WHAT YOU HAVE TO DO :: From the records below, set down exactly the lines starting with the line that contains "tablety užívať." and going on through the line that contains "Rozpustenú tabletu prehltnite". Nothing else is wanted.

DATA ::
- Opening Delimiter -
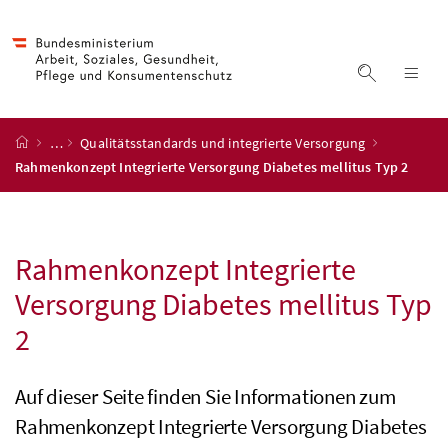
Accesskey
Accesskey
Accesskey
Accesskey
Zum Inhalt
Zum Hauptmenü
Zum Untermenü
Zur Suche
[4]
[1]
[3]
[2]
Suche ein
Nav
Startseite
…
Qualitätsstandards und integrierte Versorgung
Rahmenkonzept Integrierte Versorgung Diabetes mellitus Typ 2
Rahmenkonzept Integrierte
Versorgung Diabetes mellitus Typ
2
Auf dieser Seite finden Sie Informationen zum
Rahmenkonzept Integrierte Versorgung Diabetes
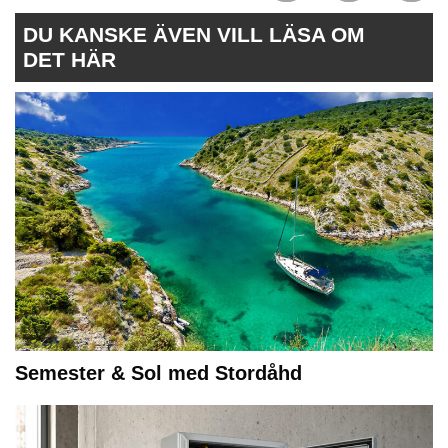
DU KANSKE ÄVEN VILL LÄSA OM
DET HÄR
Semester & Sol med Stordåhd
- Closing Delimiter -
- Opening Delimiter -
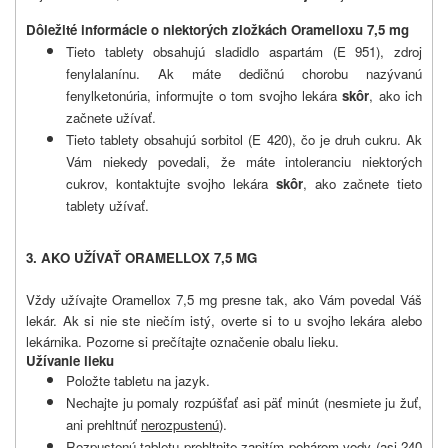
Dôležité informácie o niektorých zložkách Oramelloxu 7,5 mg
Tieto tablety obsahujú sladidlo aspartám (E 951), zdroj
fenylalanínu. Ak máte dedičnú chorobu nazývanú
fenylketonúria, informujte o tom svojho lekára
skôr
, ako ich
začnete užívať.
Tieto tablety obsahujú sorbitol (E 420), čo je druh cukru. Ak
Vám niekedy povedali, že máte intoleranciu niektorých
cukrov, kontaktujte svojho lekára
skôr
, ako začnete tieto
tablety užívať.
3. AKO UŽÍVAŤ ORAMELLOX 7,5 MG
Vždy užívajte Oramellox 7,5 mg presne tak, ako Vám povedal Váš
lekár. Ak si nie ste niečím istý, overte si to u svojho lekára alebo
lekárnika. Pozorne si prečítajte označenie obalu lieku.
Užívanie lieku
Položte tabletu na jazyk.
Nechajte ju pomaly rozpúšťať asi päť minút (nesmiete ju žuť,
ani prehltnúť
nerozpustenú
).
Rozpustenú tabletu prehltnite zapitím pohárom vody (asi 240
- Closing Delimiter -
RESPONSE TO THIS TASK ::
tablety užívať.
3. AKO UŽÍVAŤ ORAMELLOX 7,5 MG
Vždy užívajte Oramellox 7,5 mg presne tak, ako Vám povedal Váš
lekár. Ak si nie ste niečím istý, overte si to u svojho lekára alebo
lekárnika. Pozorne si prečítajte označenie obalu lieku.
Užívanie lieku
Položte tabletu na jazyk.
Nechajte ju pomaly rozpúšťať asi päť minút (nesmiete ju žuť,
ani prehltnúť
nerozpustenú
).
Rozpustenú tabletu prehltnite zapitím pohárom vody (asi 240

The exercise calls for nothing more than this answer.